> **DATA FOR PROCESSING**
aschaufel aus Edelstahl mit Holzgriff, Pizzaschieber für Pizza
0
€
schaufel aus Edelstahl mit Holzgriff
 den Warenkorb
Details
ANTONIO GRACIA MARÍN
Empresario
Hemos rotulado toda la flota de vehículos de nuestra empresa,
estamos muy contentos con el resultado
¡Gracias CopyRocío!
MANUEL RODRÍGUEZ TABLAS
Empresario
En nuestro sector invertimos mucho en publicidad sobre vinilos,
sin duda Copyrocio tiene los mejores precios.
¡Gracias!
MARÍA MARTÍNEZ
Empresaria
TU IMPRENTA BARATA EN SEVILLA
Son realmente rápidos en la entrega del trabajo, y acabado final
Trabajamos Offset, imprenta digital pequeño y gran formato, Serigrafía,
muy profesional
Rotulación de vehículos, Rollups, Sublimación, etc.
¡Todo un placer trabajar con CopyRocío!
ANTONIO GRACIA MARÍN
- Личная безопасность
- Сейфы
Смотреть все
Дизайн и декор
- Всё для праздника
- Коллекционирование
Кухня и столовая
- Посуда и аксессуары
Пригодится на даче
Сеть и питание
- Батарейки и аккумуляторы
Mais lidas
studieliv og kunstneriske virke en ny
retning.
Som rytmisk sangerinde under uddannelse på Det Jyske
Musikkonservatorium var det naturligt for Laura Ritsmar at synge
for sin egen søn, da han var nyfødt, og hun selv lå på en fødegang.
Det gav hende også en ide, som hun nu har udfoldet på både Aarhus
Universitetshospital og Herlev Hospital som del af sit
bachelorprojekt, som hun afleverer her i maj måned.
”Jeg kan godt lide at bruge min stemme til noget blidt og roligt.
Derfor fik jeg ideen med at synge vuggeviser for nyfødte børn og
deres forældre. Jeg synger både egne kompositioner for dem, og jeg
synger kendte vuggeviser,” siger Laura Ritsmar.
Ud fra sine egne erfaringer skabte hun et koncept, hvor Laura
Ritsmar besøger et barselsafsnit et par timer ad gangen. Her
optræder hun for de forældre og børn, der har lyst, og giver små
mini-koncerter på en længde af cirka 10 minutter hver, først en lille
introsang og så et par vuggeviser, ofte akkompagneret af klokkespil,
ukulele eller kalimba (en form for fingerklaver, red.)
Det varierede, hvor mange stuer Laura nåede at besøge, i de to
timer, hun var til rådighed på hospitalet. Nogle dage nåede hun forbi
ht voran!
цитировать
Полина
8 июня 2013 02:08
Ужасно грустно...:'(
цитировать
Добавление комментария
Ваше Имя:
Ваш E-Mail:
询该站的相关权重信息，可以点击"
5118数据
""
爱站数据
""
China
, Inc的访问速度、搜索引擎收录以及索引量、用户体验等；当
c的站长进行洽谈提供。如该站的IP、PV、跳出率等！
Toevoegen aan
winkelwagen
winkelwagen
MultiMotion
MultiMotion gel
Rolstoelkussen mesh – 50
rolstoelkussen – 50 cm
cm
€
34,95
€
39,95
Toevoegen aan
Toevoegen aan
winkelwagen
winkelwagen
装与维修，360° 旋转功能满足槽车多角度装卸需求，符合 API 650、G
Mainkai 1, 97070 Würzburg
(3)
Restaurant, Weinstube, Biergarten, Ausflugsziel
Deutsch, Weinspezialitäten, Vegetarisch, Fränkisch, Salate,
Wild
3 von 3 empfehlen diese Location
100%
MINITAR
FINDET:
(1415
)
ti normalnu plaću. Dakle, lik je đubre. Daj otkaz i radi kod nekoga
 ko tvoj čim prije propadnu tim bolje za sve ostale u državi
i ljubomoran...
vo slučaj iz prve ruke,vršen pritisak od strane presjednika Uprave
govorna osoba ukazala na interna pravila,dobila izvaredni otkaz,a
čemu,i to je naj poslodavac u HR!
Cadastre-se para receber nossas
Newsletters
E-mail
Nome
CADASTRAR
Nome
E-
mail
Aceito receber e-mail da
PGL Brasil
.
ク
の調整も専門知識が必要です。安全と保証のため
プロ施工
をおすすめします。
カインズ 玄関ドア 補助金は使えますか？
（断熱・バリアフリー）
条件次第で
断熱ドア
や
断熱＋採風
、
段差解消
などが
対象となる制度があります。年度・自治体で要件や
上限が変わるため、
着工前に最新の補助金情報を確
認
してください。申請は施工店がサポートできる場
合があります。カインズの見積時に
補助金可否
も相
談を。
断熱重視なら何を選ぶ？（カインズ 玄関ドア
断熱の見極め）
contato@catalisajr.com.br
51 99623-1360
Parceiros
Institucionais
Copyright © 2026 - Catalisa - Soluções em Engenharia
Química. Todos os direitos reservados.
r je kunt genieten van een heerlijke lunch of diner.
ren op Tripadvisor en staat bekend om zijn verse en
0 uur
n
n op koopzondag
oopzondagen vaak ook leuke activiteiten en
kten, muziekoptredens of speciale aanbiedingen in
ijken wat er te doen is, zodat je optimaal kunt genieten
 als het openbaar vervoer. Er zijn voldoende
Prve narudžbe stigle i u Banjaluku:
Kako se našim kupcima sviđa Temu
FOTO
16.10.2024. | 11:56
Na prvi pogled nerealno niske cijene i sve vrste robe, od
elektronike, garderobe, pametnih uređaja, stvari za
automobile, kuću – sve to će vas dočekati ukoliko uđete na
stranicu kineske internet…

> **WHAT TO DO**
What lines above contain "forældre"? Copy them out.

> **RESULT FOR THIS TASK**
deres forældre. Jeg synger både egne kompositioner for dem, og jeg
optræder hun for de forældre og børn, der har lyst, og giver små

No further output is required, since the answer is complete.